[WHAT NEEDS TO BE DONE]
A faithful copy is required: retype the records from their first line through the line with "account, after which the US directly supplies", and omit the pictures.

::::::

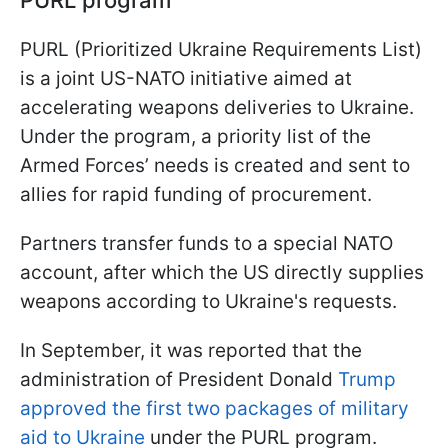
PURL program
PURL (Prioritized Ukraine Requirements List)
is a joint US-NATO initiative aimed at
accelerating weapons deliveries to Ukraine.
Under the program, a priority list of the
Armed Forces’ needs is created and sent to
allies for rapid funding of procurement.
Partners transfer funds to a special NATO
account, after which the US directly supplies
weapons according to Ukraine's requests.
In September, it was reported that the
administration of President Donald
Trump
approved the first two packages of military
aid to Ukraine
under the PURL program.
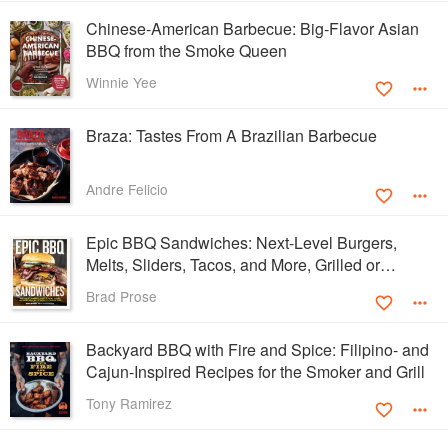
Chinese-American Barbecue: Big-Flavor Asian
BBQ from the Smoke Queen
Winnie Yee
Braza: Tastes From A Brazilian Barbecue
Andre Felicio
Epic BBQ Sandwiches: Next-Level Burgers,
Melts, Sliders, Tacos, and More, Grilled or
Smoked to Perfection
Brad Prose
Backyard BBQ with Fire and Spice: Filipino- and
Cajun-Inspired Recipes for the Smoker and Grill
Tony Ramirez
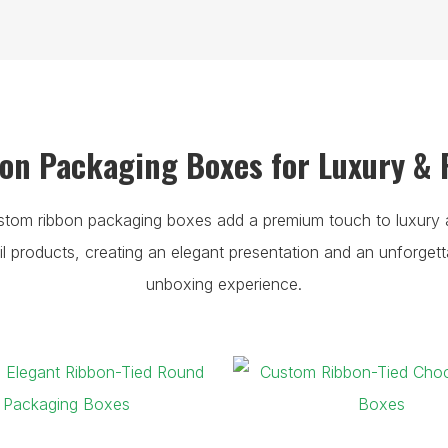
n Packaging Boxes for Luxury & 
stom ribbon packaging boxes add a premium touch to luxury 
ail products, creating an elegant presentation and an unforgett
unboxing experience.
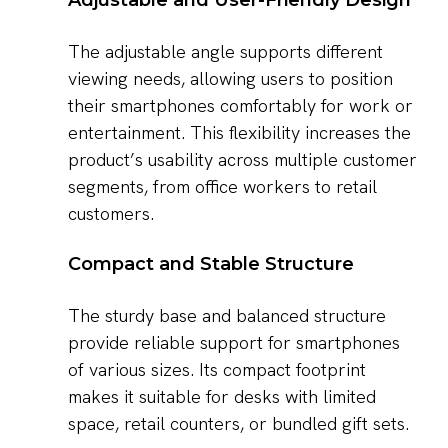
Adjustable and User-Friendly Design
The adjustable angle supports different
viewing needs, allowing users to position
their smartphones comfortably for work or
entertainment. This flexibility increases the
product’s usability across multiple customer
segments, from office workers to retail
customers.
Compact and Stable Structure
The sturdy base and balanced structure
provide reliable support for smartphones
of various sizes. Its compact footprint
makes it suitable for desks with limited
space, retail counters, or bundled gift sets.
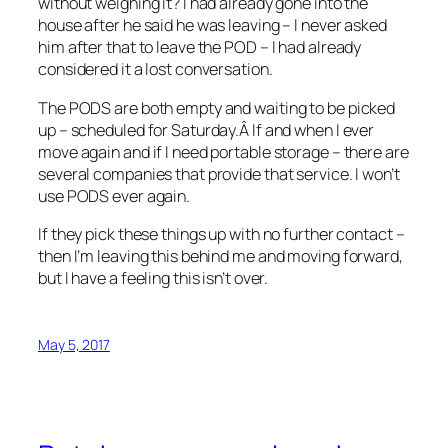
without weighing it? I had already gone into the
house after he said he was leaving – I never asked
him after that to leave the POD – I had already
considered it a lost conversation.
The PODS are both empty and waiting to be picked
up – scheduled for Saturday.Â If and when I ever
move again and if I need portable storage – there are
several companies that provide that service. I won’t
use PODS ever again.
If they pick these things up with no further contact –
then I’m leaving this behind me and moving forward,
but I have a feeling this isn’t over.
May 5, 2017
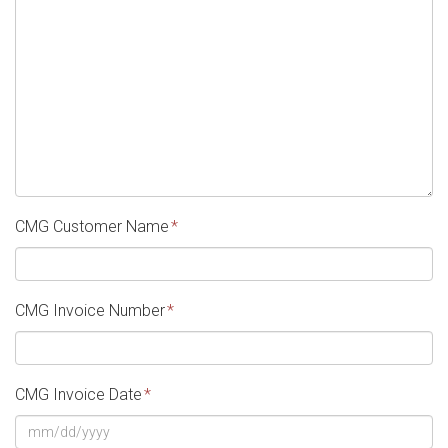
CMG Customer Name
*
CMG Invoice Number
*
CMG Invoice Date
*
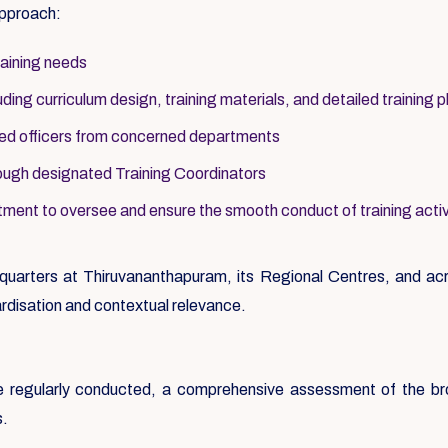
approach:
raining needs
ing curriculum design, training materials, and detailed training p
ted officers from concerned departments
ough designated Training Coordinators
ment to oversee and ensure the smooth conduct of training activ
uarters at Thiruvananthapuram, its Regional Centres, and acro
rdisation and contextual relevance.
ere regularly conducted, a comprehensive assessment of the b
s.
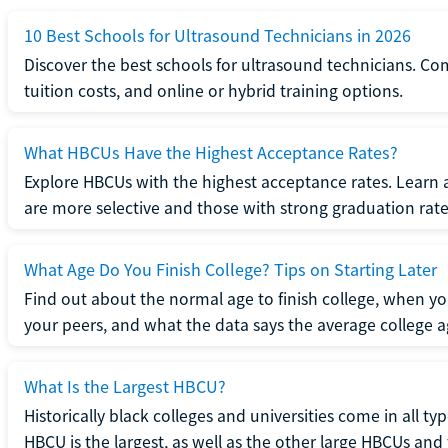
10 Best Schools for Ultrasound Technicians in 2026
Discover the best schools for ultrasound technicians. C
tuition costs, and online or hybrid training options.
What HBCUs Have the Highest Acceptance Rates?
Explore HBCUs with the highest acceptance rates. Learn 
are more selective and those with strong graduation rate
What Age Do You Finish College? Tips on Starting Later
Find out about the normal age to finish college, when yo
your peers, and what the data says the average college ag
What Is the Largest HBCU?
Historically black colleges and universities come in all ty
HBCU is the largest, as well as the other large HBCUs and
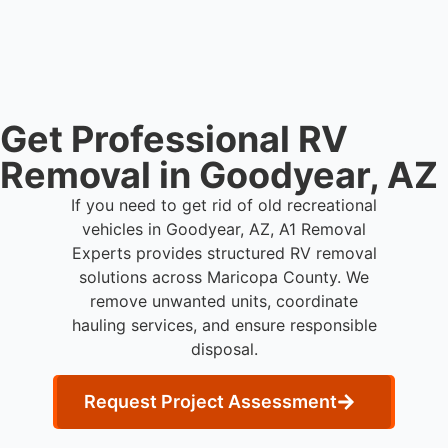
and commercial property owners who need
professional RV removal support.
Get Professional RV
Removal in Goodyear, AZ
If you need to get rid of old recreational
vehicles in Goodyear, AZ, A1 Removal
Experts provides structured RV removal
solutions across Maricopa County. We
remove unwanted units, coordinate
hauling services, and ensure responsible
disposal.
Request Project Assessment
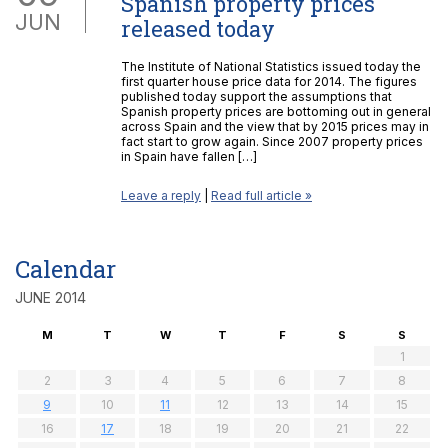
Spanish property prices
JUN
released today
The Institute of National Statistics issued today the
first quarter house price data for 2014. The figures
published today support the assumptions that
Spanish property prices are bottoming out in general
across Spain and the view that by 2015 prices may in
fact start to grow again. Since 2007 property prices
in Spain have fallen […]
Leave a reply
|
Read full article »
Calendar
JUNE 2014
M
T
W
T
F
S
S
1
2
3
4
5
6
7
8
9
10
11
12
13
14
15
16
17
18
19
20
21
22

::::::

[SOLVED EXERCISE]
PURL program
PURL (Prioritized Ukraine Requirements List)
is a joint US-NATO initiative aimed at
accelerating weapons deliveries to Ukraine.
Under the program, a priority list of the
Armed Forces’ needs is created and sent to
allies for rapid funding of procurement.
Partners transfer funds to a special NATO
account, after which the US directly supplies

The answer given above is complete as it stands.